==== Records to process
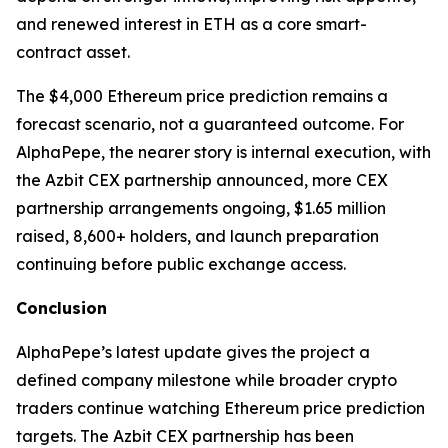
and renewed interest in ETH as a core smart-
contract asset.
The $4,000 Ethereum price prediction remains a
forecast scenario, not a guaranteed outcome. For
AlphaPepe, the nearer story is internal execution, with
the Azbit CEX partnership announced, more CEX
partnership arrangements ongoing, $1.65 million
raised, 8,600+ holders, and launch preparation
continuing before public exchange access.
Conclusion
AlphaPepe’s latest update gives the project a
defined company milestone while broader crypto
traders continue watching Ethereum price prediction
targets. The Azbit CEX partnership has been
========
==== Records to process
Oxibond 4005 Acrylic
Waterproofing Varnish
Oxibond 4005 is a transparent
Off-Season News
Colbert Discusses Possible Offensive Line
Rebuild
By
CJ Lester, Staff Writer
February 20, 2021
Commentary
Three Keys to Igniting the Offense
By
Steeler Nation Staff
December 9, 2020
========
**What you need to do**
In the listing above, find the line with "defined company milestone" and the line with "targets. The Azbit CEX partnership has been"; set down exactly those two lines and every line between them, nothing more.

**Problem solution**
defined company milestone while broader crypto
traders continue watching Ethereum price prediction
targets. The Azbit CEX partnership has been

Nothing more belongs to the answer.